■ **Directions for this task**:
Looking at the records below, state how many lines include the string "Ökostrom" and add nothing further.

Transcribed page contents:

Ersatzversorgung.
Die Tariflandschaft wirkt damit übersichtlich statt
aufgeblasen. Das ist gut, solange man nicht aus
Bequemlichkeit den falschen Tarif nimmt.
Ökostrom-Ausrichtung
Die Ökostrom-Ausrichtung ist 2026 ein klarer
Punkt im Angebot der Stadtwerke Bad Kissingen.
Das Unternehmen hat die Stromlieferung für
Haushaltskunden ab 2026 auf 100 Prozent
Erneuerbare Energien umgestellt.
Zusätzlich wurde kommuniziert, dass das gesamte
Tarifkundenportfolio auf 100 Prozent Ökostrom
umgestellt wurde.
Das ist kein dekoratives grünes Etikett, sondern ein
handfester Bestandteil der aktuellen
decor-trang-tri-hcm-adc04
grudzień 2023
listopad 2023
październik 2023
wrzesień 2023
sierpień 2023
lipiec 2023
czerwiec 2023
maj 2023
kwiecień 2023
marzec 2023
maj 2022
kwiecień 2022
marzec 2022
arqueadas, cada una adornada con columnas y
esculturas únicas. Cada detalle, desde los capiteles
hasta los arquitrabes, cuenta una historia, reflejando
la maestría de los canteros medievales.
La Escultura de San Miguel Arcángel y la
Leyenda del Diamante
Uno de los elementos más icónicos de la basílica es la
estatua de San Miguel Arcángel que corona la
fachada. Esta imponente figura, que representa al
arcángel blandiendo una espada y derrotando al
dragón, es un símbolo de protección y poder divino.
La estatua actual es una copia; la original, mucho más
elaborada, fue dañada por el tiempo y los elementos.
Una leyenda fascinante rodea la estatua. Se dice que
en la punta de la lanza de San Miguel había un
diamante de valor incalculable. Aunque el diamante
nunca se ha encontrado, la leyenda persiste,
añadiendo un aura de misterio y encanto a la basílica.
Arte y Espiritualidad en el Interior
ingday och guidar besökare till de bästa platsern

■ **Response**:
3